> What is expected: All lines in the entries below that hold "δαπάνη" make up the answer.

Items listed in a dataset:
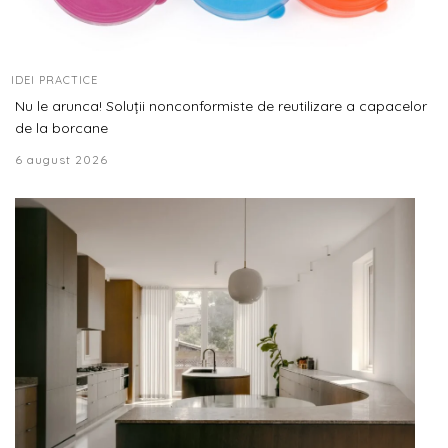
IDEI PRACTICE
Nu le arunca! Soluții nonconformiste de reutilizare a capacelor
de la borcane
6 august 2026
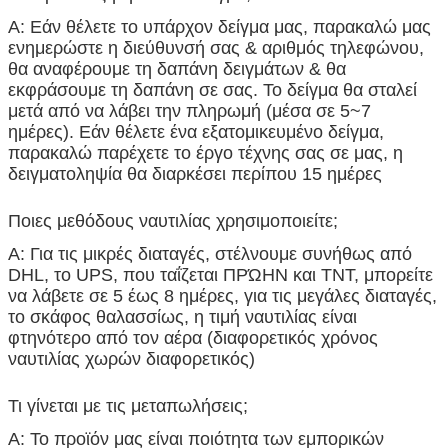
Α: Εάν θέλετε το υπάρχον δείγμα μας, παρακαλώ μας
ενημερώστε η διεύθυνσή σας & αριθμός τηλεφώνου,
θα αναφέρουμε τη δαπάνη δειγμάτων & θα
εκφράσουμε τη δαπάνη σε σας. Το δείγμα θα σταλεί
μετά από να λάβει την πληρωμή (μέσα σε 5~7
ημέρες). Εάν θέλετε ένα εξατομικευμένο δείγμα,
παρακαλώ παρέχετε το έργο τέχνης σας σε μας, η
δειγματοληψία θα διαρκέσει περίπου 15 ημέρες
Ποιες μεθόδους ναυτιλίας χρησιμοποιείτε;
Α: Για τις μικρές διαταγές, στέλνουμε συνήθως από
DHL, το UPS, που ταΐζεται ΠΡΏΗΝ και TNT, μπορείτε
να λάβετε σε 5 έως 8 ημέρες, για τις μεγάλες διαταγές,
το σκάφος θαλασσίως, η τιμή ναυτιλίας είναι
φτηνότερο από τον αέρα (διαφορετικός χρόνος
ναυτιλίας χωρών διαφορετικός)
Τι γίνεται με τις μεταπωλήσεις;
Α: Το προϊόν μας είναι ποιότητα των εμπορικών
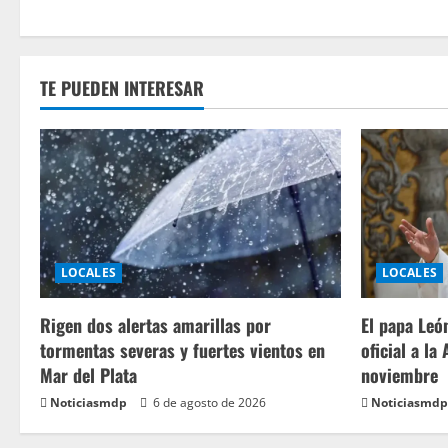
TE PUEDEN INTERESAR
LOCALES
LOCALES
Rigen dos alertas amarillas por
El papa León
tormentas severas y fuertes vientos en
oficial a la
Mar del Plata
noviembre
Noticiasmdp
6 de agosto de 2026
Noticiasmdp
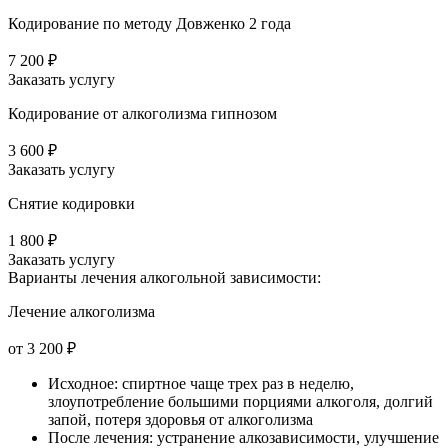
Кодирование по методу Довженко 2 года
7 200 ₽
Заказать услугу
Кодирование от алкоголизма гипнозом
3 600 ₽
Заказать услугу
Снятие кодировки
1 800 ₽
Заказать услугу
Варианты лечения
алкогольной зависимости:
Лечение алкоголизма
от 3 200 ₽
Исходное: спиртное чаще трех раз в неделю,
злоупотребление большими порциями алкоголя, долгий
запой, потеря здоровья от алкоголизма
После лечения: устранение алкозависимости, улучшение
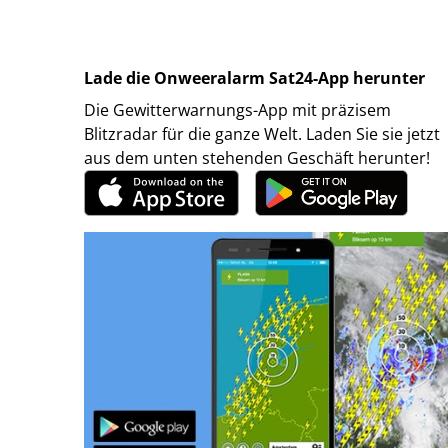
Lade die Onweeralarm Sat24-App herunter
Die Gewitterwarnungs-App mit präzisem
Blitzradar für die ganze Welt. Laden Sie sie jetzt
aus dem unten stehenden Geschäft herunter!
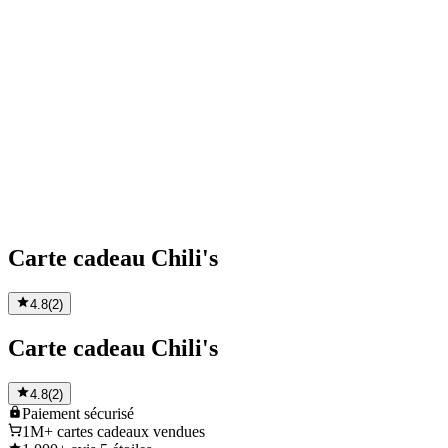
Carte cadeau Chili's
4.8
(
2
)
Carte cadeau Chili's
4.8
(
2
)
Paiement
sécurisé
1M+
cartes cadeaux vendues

> Response area:
θα αναφέρουμε τη δαπάνη δειγμάτων & θα
εκφράσουμε τη δαπάνη σε σας. Το δείγμα θα σταλεί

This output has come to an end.